New URL for COFEA and COEME: https://lawcorpus.byu.edu.

It was only three weeks ago that BYU Law School made available two corpora that are intended to provide corpus-linguistic resources for researching the original meaning of the U.S. Constitution. And already the corpora are yielding results that could be very important.

The two corpora are COFEA (the Corpus of Founding Era American English) and COEME (the Corpus of Early Modern English). As I've previously explained, COFEA consists of almost 139 million words, drawn from more than 95,000 texts from the period 1760–1799, and COEME consists of 1.28 billion words, from 40,000 texts dating to the period 1475–1800. (The two corpora can be accessed here.)

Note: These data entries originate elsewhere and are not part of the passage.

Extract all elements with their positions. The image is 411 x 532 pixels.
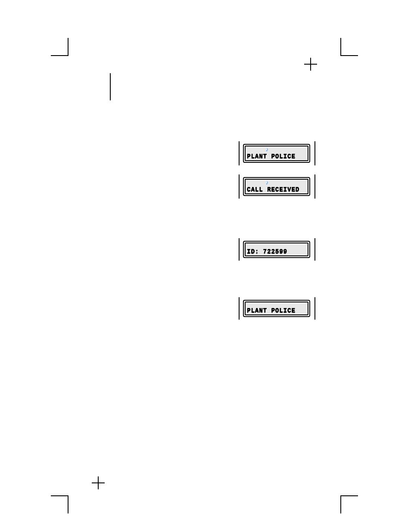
tick-mark	[314, 238, 315, 261]
crop-mark	[68, 495, 68, 513]
crop-mark	[51, 495, 68, 496]
crop-mark	[340, 38, 341, 56]
crop-mark	[340, 55, 358, 56]
lcd-text: CALL RECEIVED	[247, 186, 299, 193]
tick-mark	[314, 141, 315, 165]
registration-mark	[310, 58, 311, 71]
music-note-icon: ♪	[265, 180, 269, 186]
lcd-call-received: ♪ CALL RECEIVED	[243, 177, 310, 196]
tick-mark	[239, 238, 240, 261]
crop-mark	[340, 495, 358, 496]
crop-mark	[68, 38, 68, 56]
lcd-plant-police-2: PLANT POLICE	[243, 300, 310, 317]
music-note-icon: ♪	[265, 147, 269, 152]
lcd-text: PLANT POLICE	[247, 153, 296, 160]
crop-mark	[51, 55, 68, 56]
lcd-id-line: ID: 722599	[243, 241, 310, 258]
tick-mark	[239, 297, 240, 320]
tick-mark	[314, 174, 315, 199]
lcd-text: ID: 722599	[247, 248, 287, 255]
lcd-text: PLANT POLICE	[247, 307, 296, 314]
crop-mark	[340, 495, 341, 513]
registration-mark	[98, 476, 99, 489]
tick-mark	[314, 297, 315, 320]
tick-mark	[239, 174, 240, 199]
lcd-plant-police-1: ♪ PLANT POLICE	[243, 144, 310, 163]
tick-mark	[239, 141, 240, 165]
divider-line	[110, 73, 111, 100]
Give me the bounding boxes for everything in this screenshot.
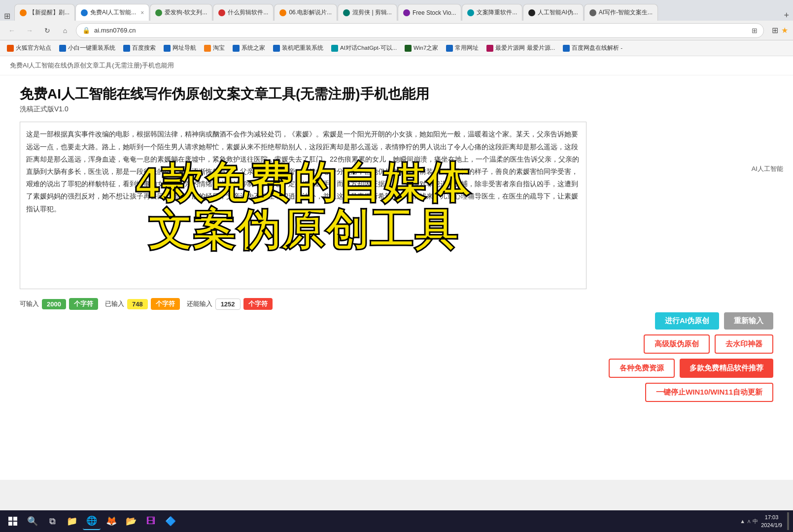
remove-watermark-button[interactable]: 去水印神器	[715, 334, 773, 354]
bookmark-label: 装机吧重装系统	[282, 44, 323, 52]
bookmark-favicon	[331, 45, 338, 52]
tab-grid-icon[interactable]: ⊞	[4, 11, 10, 21]
tab-label: AI写作-智能文案生...	[599, 8, 653, 17]
tab-t7[interactable]: Free Stock Vio...	[398, 4, 461, 21]
bookmark-label: 百度搜索	[132, 44, 156, 52]
refresh-button[interactable]: ↻	[40, 24, 54, 37]
bookmark-item[interactable]: 小白一键重装系统	[56, 43, 118, 53]
tab-label: 【新提醒】剧...	[29, 8, 69, 17]
bookmark-item[interactable]: 百度搜索	[120, 43, 159, 53]
bookmark-item[interactable]: 常用网址	[443, 43, 482, 53]
bookmark-favicon	[233, 45, 240, 52]
bookmark-favicon	[164, 45, 171, 52]
main-content: 免费AI人工智能在线写作伪原创文案文章工具(无需注册)手机也能用 洗稿正式版V1…	[0, 75, 641, 328]
tab-t5[interactable]: 06.电影解说片...	[274, 4, 337, 21]
already-input-group: 已输入 748 个字符	[105, 298, 180, 310]
article-textarea[interactable]	[20, 122, 586, 289]
tab-t9[interactable]: 人工智能AI伪...	[523, 4, 583, 21]
tab-bar-controls: ⊞	[0, 11, 14, 21]
can-input-group: 可输入 2000 个字符	[20, 298, 98, 310]
stop-win-update-button[interactable]: 一键停止WIN10/WIN11自动更新	[645, 383, 773, 402]
bookmark-favicon	[486, 45, 493, 52]
bookmark-label: 淘宝	[213, 44, 225, 52]
free-resources-button[interactable]: 各种免费资源	[609, 359, 675, 378]
tab-label: 06.电影解说片...	[289, 8, 332, 17]
tab-favicon	[589, 9, 596, 16]
tertiary-buttons: 各种免费资源 多款免费精品软件推荐	[609, 359, 773, 378]
premium-software-button[interactable]: 多款免费精品软件推荐	[680, 359, 773, 378]
tab-label: 混剪侠 | 剪辑...	[352, 8, 392, 17]
address-bar-row: ← → ↻ ⌂ 🔒 ai.msn0769.cn ⊞ ⊞ ★	[0, 21, 793, 40]
remaining-label: 还能输入	[187, 299, 212, 308]
bookmark-favicon	[563, 45, 570, 52]
breadcrumb: 免费AI人工智能在线伪原创文章工具(无需注册)手机也能用	[0, 56, 793, 75]
bookmark-item[interactable]: 装机吧重装系统	[270, 43, 326, 53]
qr-icon[interactable]: ⊞	[752, 27, 758, 34]
sidebar-text: AI人工智能	[752, 165, 783, 173]
ai-original-button[interactable]: 进行AI伪原创	[655, 312, 719, 330]
tab-t4[interactable]: 什么剪辑软件...	[213, 4, 274, 21]
tab-label: 爱发狗-软文列...	[165, 8, 207, 17]
bookmark-label: 系统之家	[241, 44, 265, 52]
bookmarks-bar: 火狐官方站点小白一键重装系统百度搜索网址导航淘宝系统之家装机吧重装系统AI对话C…	[0, 40, 793, 56]
bookmark-icon[interactable]: ★	[781, 26, 788, 35]
bookmark-label: AI对话ChatGpt-可以...	[340, 44, 397, 52]
tab-label: 免费AI人工智能...	[90, 8, 136, 17]
new-tab-button[interactable]: +	[784, 10, 789, 21]
already-input-unit: 个字符	[151, 298, 180, 310]
tab-favicon	[20, 9, 27, 16]
text-area-wrapper: 4款免费的自媒体 文案伪原创工具	[20, 122, 586, 291]
tab-t6[interactable]: 混剪侠 | 剪辑...	[338, 4, 397, 21]
bookmark-item[interactable]: 淘宝	[201, 43, 228, 53]
bookmark-item[interactable]: 百度网盘在线解析 -	[560, 43, 625, 53]
tab-favicon	[81, 9, 88, 16]
already-input-label: 已输入	[105, 299, 124, 308]
tab-t3[interactable]: 爱发狗-软文列...	[150, 4, 212, 21]
tab-t2[interactable]: 免费AI人工智能...×	[75, 4, 149, 21]
page-content: 免费AI人工智能在线伪原创文章工具(无需注册)手机也能用 免费AI人工智能在线写…	[0, 56, 793, 480]
security-icon: 🔒	[82, 27, 90, 34]
bookmark-label: 常用网址	[455, 44, 479, 52]
advanced-button[interactable]: 高级版伪原创	[644, 334, 710, 354]
bookmark-item[interactable]: 系统之家	[230, 43, 268, 53]
bookmark-item[interactable]: 网址导航	[161, 43, 199, 53]
remaining-value: 1252	[215, 299, 241, 310]
tab-bar: ⊞ 【新提醒】剧...免费AI人工智能...×爱发狗-软文列...什么剪辑软件.…	[0, 0, 793, 21]
forward-button[interactable]: →	[23, 24, 36, 37]
remaining-unit: 个字符	[243, 298, 273, 310]
quaternary-buttons: 一键停止WIN10/WIN11自动更新	[645, 383, 773, 402]
bookmark-item[interactable]: 最爱片源网 最爱片源...	[483, 43, 558, 53]
address-bar-icons: ⊞ ★	[772, 26, 788, 35]
re-input-button[interactable]: 重新输入	[724, 312, 773, 330]
bookmark-item[interactable]: 火狐官方站点	[4, 43, 54, 53]
browser-chrome: ⊞ 【新提醒】剧...免费AI人工智能...×爱发狗-软文列...什么剪辑软件.…	[0, 0, 793, 56]
bookmark-favicon	[123, 45, 130, 52]
address-bar[interactable]: 🔒 ai.msn0769.cn ⊞	[76, 23, 764, 38]
can-input-unit: 个字符	[69, 298, 98, 310]
tab-t8[interactable]: 文案降重软件...	[462, 4, 522, 21]
can-input-value: 2000	[42, 299, 66, 309]
bookmark-favicon	[446, 45, 453, 52]
right-buttons: 进行AI伪原创 重新输入 高级版伪原创 去水印神器 各种免费资源 多款免费精品软…	[609, 312, 773, 402]
bookmark-item[interactable]: AI对话ChatGpt-可以...	[328, 43, 400, 53]
bookmark-favicon	[405, 45, 412, 52]
tab-label: 人工智能AI伪...	[538, 8, 578, 17]
tab-label: Free Stock Vio...	[413, 9, 456, 16]
tab-label: 文案降重软件...	[477, 8, 517, 17]
bookmark-favicon	[204, 45, 211, 52]
tab-t10[interactable]: AI写作-智能文案生...	[584, 4, 658, 21]
tab-favicon	[528, 9, 535, 16]
bookmark-item[interactable]: Win7之家	[402, 43, 441, 53]
tab-close-button[interactable]: ×	[140, 9, 144, 16]
extensions-icon[interactable]: ⊞	[772, 26, 778, 35]
bookmark-favicon	[59, 45, 66, 52]
back-button[interactable]: ←	[5, 24, 19, 37]
home-button[interactable]: ⌂	[58, 24, 72, 37]
page-subtitle: 洗稿正式版V1.0	[20, 105, 621, 114]
can-input-label: 可输入	[20, 299, 39, 308]
secondary-buttons: 高级版伪原创 去水印神器	[644, 334, 773, 354]
remaining-group: 还能输入 1252 个字符	[187, 298, 273, 310]
bookmark-favicon	[7, 45, 14, 52]
bookmark-label: 网址导航	[172, 44, 196, 52]
tab-t1[interactable]: 【新提醒】剧...	[14, 4, 75, 21]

Within a day after COFEA and COEME became available, Dennis Baron looked at data from the two corpora, to see what they revealed about the meaning of the key phrase in the Second Amendment: keep and bear arms. (Baron was one of the signatories to the linguists' amicus brief in District of Columbia v. Heller.) He announced his findings here on Language Log, in a comment on my post about the corpora's unveiling:

Sorry, J. Scalia, you got it wrong in Heller. I just ran "bear arms" through BYU's EMne [=Early Modern English] and Founding Era American English corpora, and of about 1500 matches (not counting the duplicates), all but a handful are clearly military.

Two weeks later, Baron published an opinion piece in the Washington Post, titled "Antonin Scalia was wrong about the meaning of ‘bear arms’," in which he repeated the point he had made in his comment, and elaborated on it a little. Out of "about 1,500 separate occurrences of 'bear arms' in the 17th and 18th centuries," he said, "only a handful don’t refer to war, soldiering or organized, armed action." Based on that fact, Baron said that the two corpora "confirm that the natural meaning of 'bear arms' in the framers’ day was military."

My interest having been piqued, I decided to check out the corpus data myself.

I've now downloaded from COFEA what I think is the most directly relevant data, including what I think are all instances of the constructions bear arms, bears arms, bearing arms, bore arms, and born(e) arms. I've made an initial coding pass through that data, and also taken a quick look at some additional data that I downloaded.

Having done that, while I'm not ready to go as far as Baron does, I do think that what I've seen provides a substantial basis for challenging Heller's interpretation of keep and bear arms.

However, the purpose of this post isn't to talk about what the data shows; I'll reserve that for a series of posts over the next several weeks. Rather, my purpose here is to prime the pump for the discussion that I think the corpus data is going to generate.

I want to encourage people who are interested in the issue to start looking at the corpus data for themselves. To begin with, anyone who wants to intelligently participate in the discussion will have to get their hands dirty with the data.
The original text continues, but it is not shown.